▶ _DIRECTIONS FOR THIS TASK_:
Once the line containing "Accept (436, 541)" is found, please copy it and all lines after it through the end of the records, exactly, leaving out pictures.

▶ _INPUT FOR THIS TASK_:
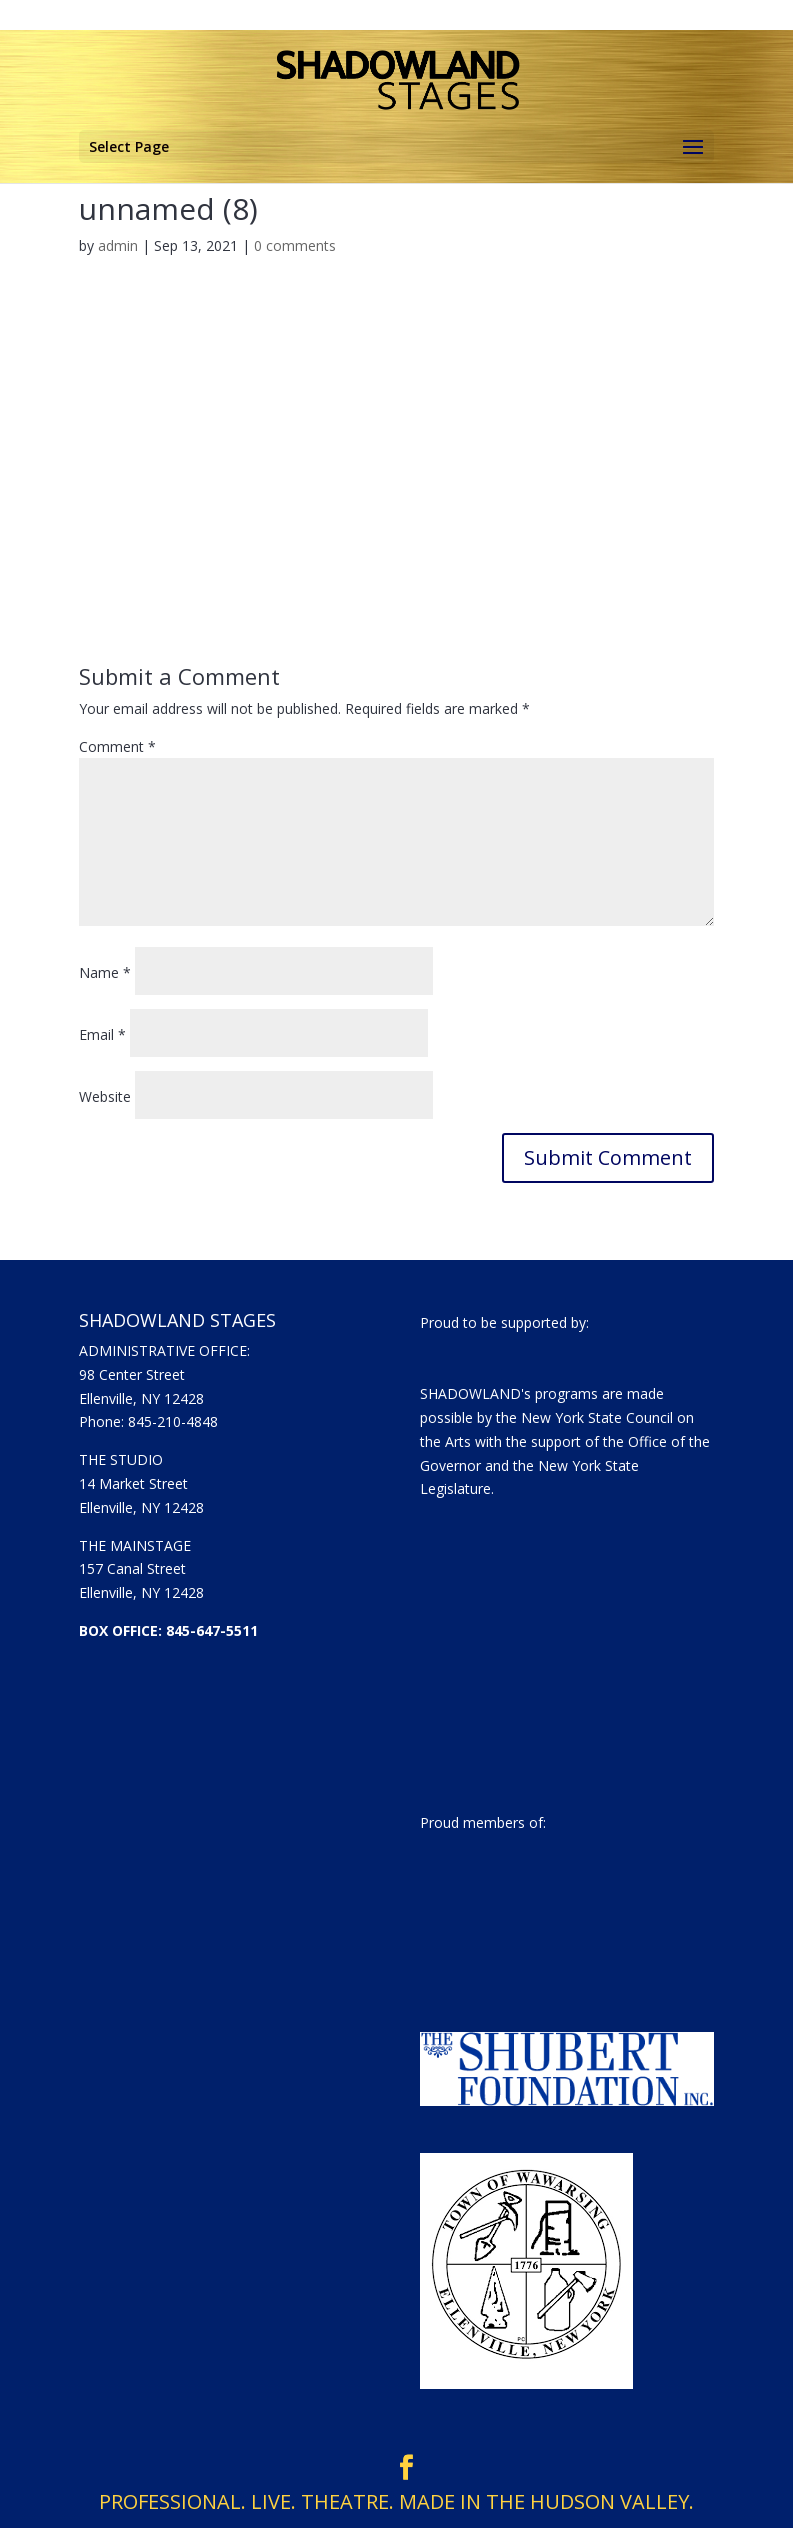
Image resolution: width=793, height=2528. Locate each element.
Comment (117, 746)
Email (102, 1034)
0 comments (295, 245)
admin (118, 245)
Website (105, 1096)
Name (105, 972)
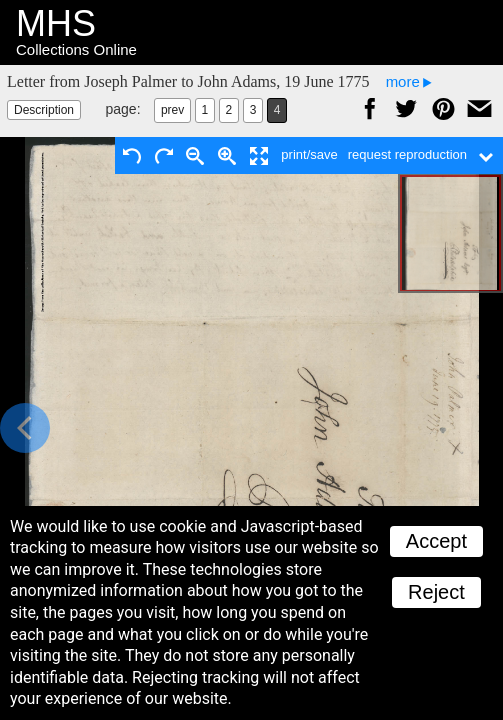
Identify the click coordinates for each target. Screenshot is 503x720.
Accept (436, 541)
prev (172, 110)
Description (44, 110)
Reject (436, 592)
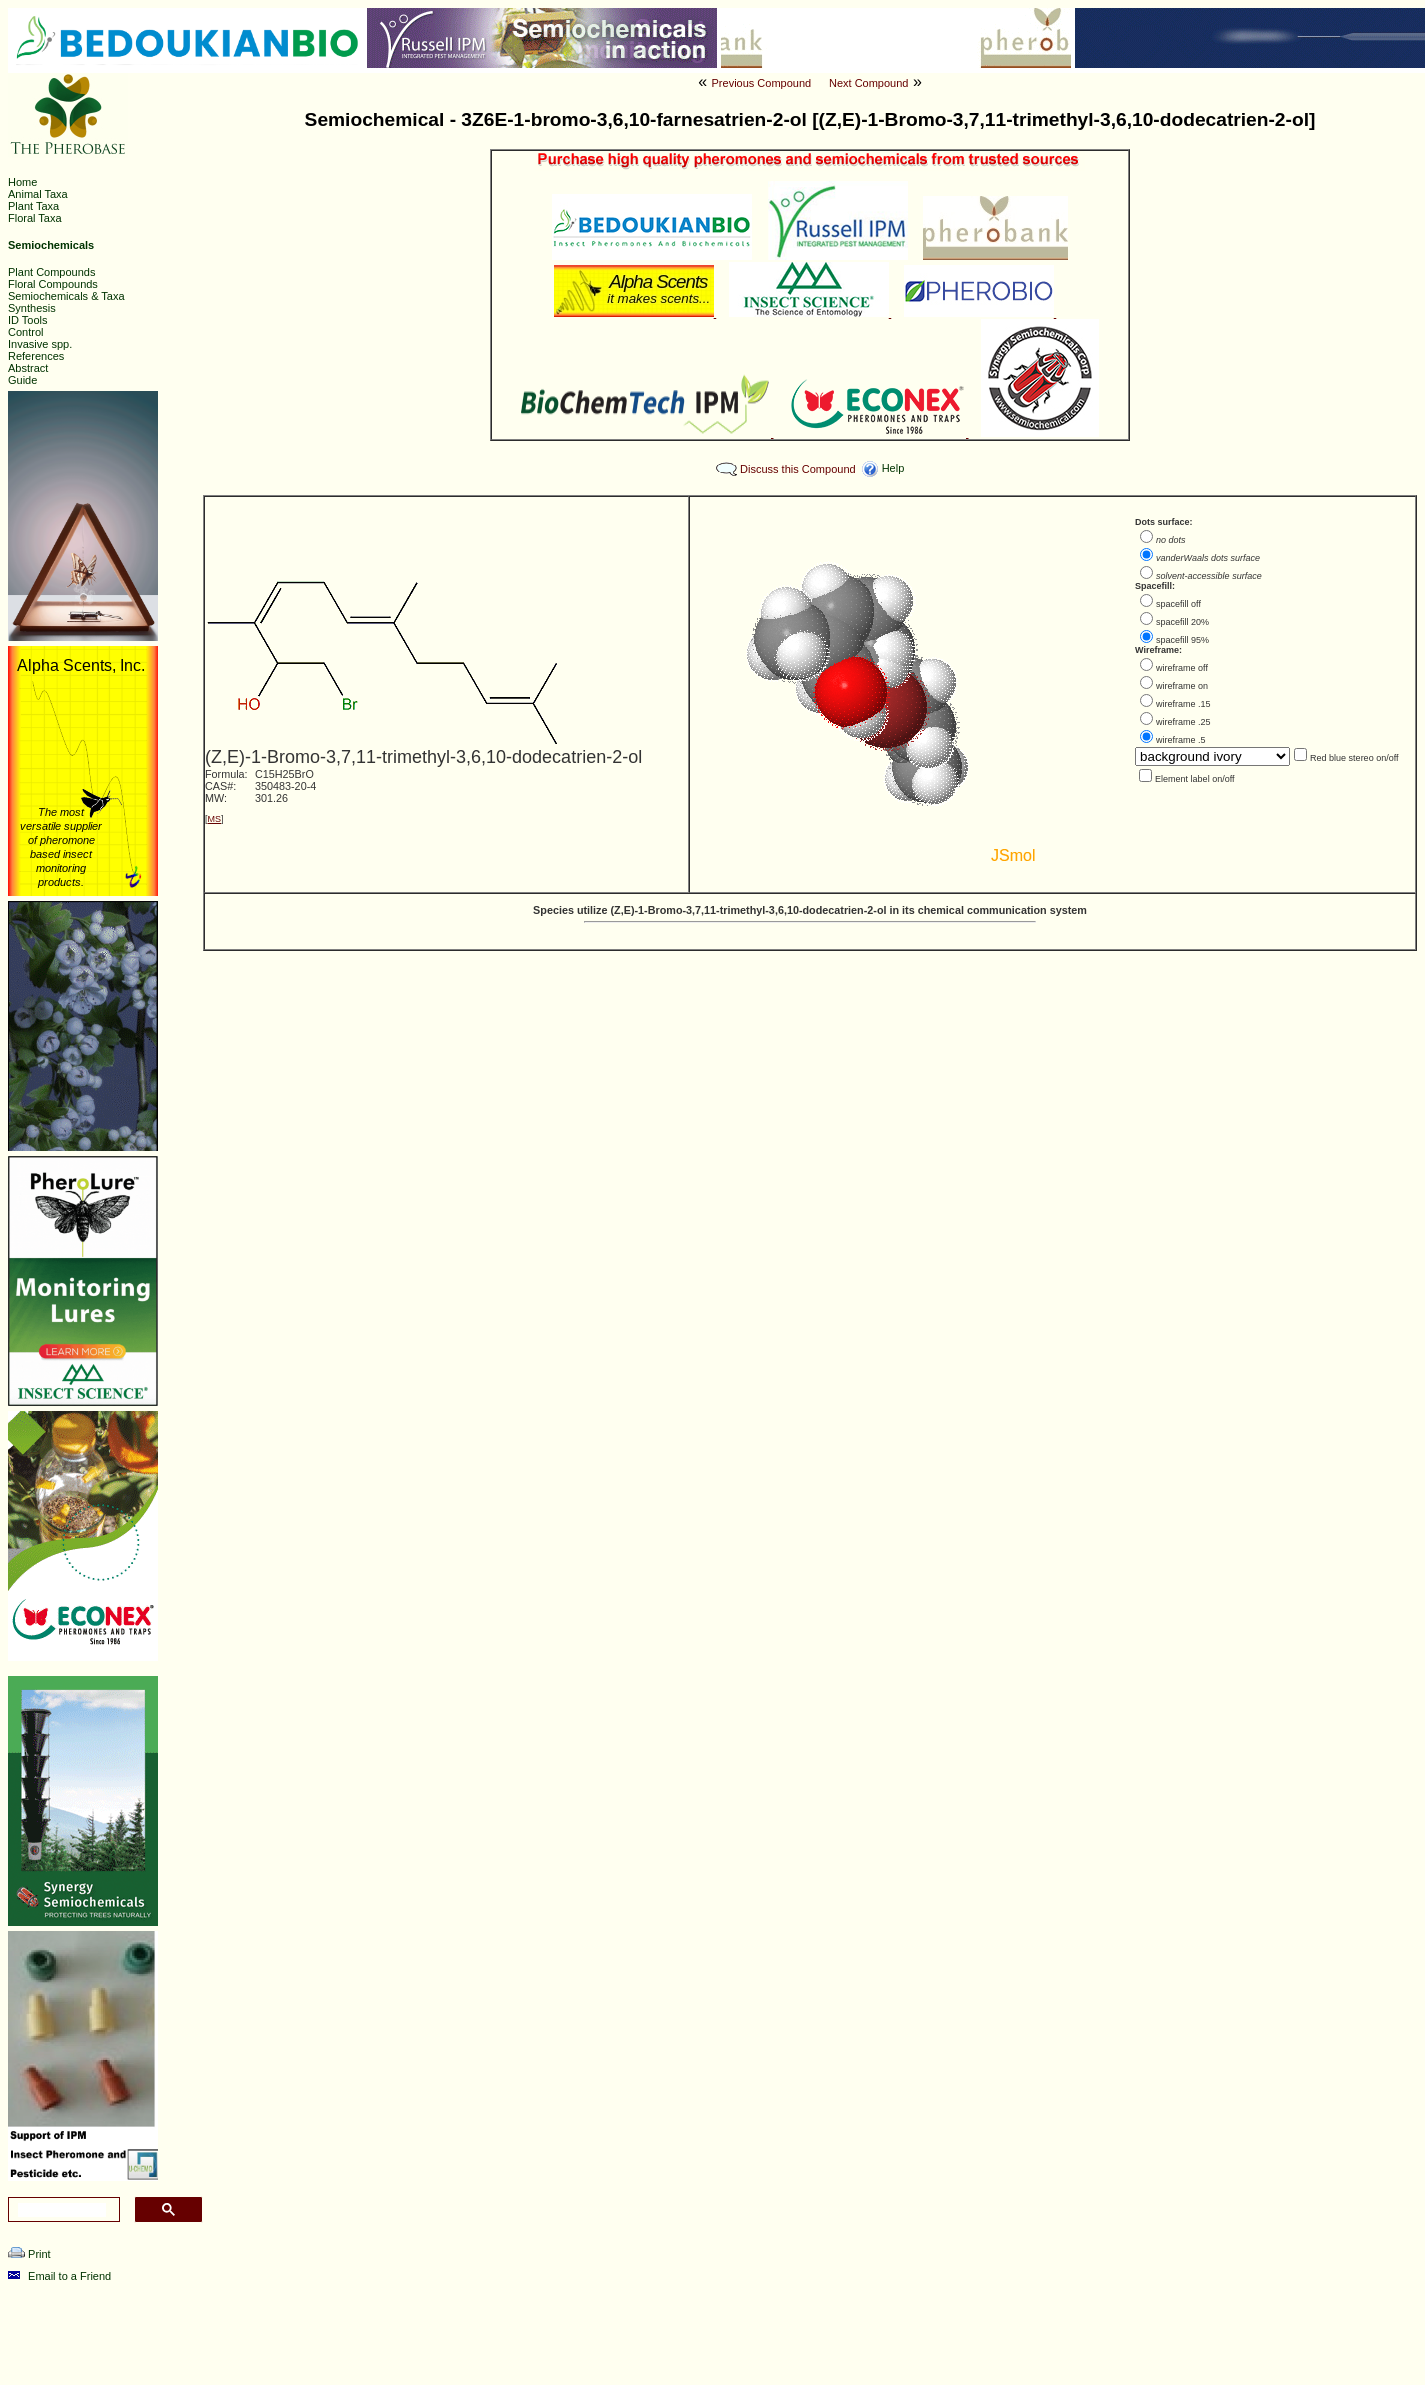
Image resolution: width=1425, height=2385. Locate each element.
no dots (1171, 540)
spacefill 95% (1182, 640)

▶ _EXERCISE SOLUTION_:
Accept (436, 541)
prev (172, 110)
Description (44, 110)
Reject (436, 592)
Image resolution: width=1425, height=2385. Locate each element.
no dots (1171, 540)
spacefill 95% (1182, 640)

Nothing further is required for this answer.